Study Prompts Bayer to Pull Trasylol from the Market

Bayer AG’s Trasylol, often used to prevent blood loss during heart surgery, will be pulled from the market after a long-waited Canadian study found it raised the risk of death by 53 percent, the U.S. Food and Drug Administration said in a statement on Wednesday.

Trasylol was approved in the U.S. in 1993 to reduce transfusions and bleeding during open-heart surgery. The drug became a mainstay of care, generating about $333 million in 2005.

The study released Wednesday by the New England Journal of Medicine and named “Blood Conservation using Antifibrinolytics in a Randomized Trial (BART) was done on 2,331 patients who had undergone heart surgery in 19 Canadian hospitals. Its findings confirmed earlier findings, meaning the drug raised the risk of death by 53 percent. The study found that 6 percent of patients given Trasylol or aprotinin died within 30 days of surgery compared to 4 percent of patients given tranexamic aci or aminocaproic acid. All three dugs are used to prevent blood loss during heart surgery.

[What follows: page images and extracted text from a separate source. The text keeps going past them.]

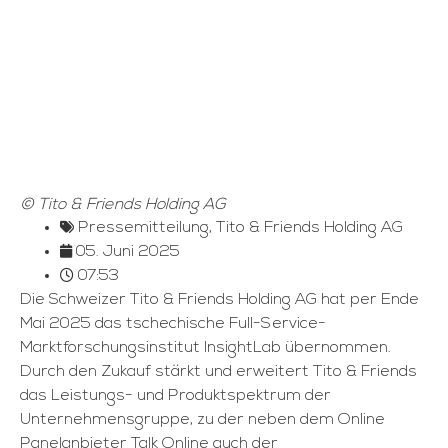
© Tito & Friends Holding AG
Pressemitteilung
,
Tito & Friends Holding AG
05. Juni 2025
07:53
Die Schweizer Tito & Friends Holding AG hat per Ende
Mai 2025 das tschechische Full-Service-
Marktforschungsinstitut InsightLab übernommen.
Durch den Zukauf stärkt und erweitert Tito & Friends
das Leistungs- und Produktspektrum der
Unternehmensgruppe, zu der neben dem Online
Panelanbieter Talk Online auch der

"Of the 108 patients who died, the proportion who were believed to have died of cardiogenic shock, right ventricular failure, congestive heart failure or myocardial infarction (heart attack) was higher in the aprotinin group than in the other two groups," Dean Fergusson of the Ottawa Health Research Institute and colleagues wrote.

“The most important outcome of the trial was a bit of surprise,” co-principal investigator Dr. Paul C. Hebert, a critical care physician at Ottawa Hospital, said during a teleconference on Monday, the Washington Post reports.

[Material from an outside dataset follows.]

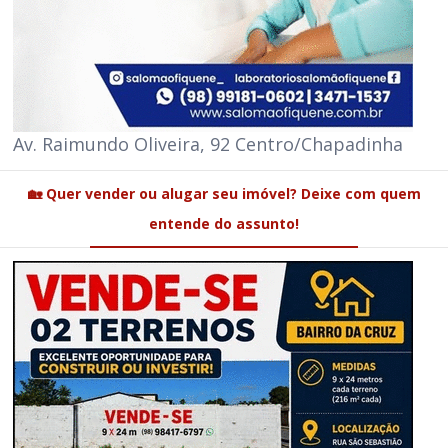
Av. Raimundo Oliveira, 92 Centro/Chapadinha
🏡 Quer vender ou alugar seu imóvel? Deixe com quem
entende do assunto!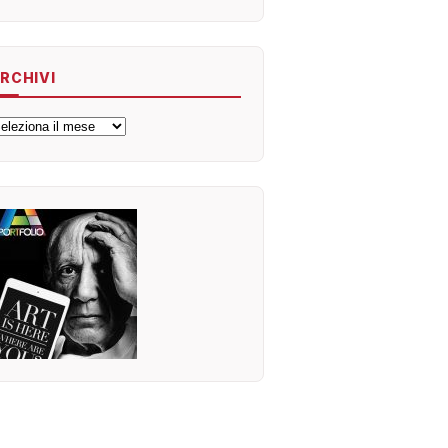
RCHIVI
rchivi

Because of the increased risk of death, the study was halted in October 2007, before the scheduled completion date. Dr. Hebert said clearly the drug shouldn’t be used for high-risk cardiac surgery patients. “This study could have been done by the company five to ten years ago,” he said, adding that Trasylol costs about $1,400 compared to about $4 for aminocaproic acid.

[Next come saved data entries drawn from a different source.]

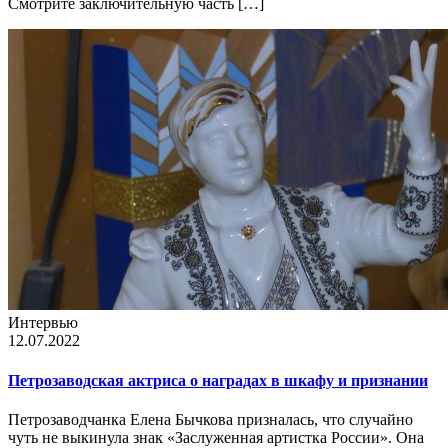
Смотрите заключительную часть […]
Интервью
12.07.2022
Петрозаводская актриса о наградах в шкафу и признании
Петрозаводчанка Елена Бычкова призналась, что случайно
чуть не выкинула знак «Заслуженная артистка России». Она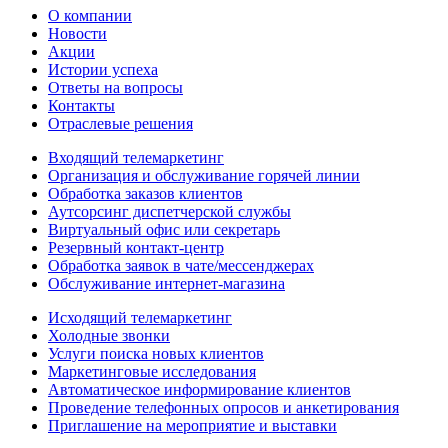
О компании
Новости
Акции
Истории успеха
Ответы на вопросы
Контакты
Отраслевые решения
Входящий телемаркетинг
Организация и обслуживание горячей линии
Обработка заказов клиентов
Аутсорсинг диспетчерской службы
Виртуальный офис или секретарь
Резервный контакт-центр
Обработка заявок в чате/мессенджерах
Обслуживание интернет-магазина
Исходящий телемаркетинг
Холодные звонки
Услуги поиска новых клиентов
Маркетинговые исследования
Автоматическое информирование клиентов
Проведение телефонных опросов и анкетирования
Приглашение на мероприятие и выставки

The FDA said Wednesday Bayer notified the agency that it would begin removing Trasylol stock from the U.S. market. In fact, Bayer said it was removing Trasylol supplies from all countries where it remained in the supply chain, except where local authorities wanted to keep it in the market for special access programs.

According to Bayer, as of early May, U.S. patients have filed 83 lawsuits against it over Trasylol.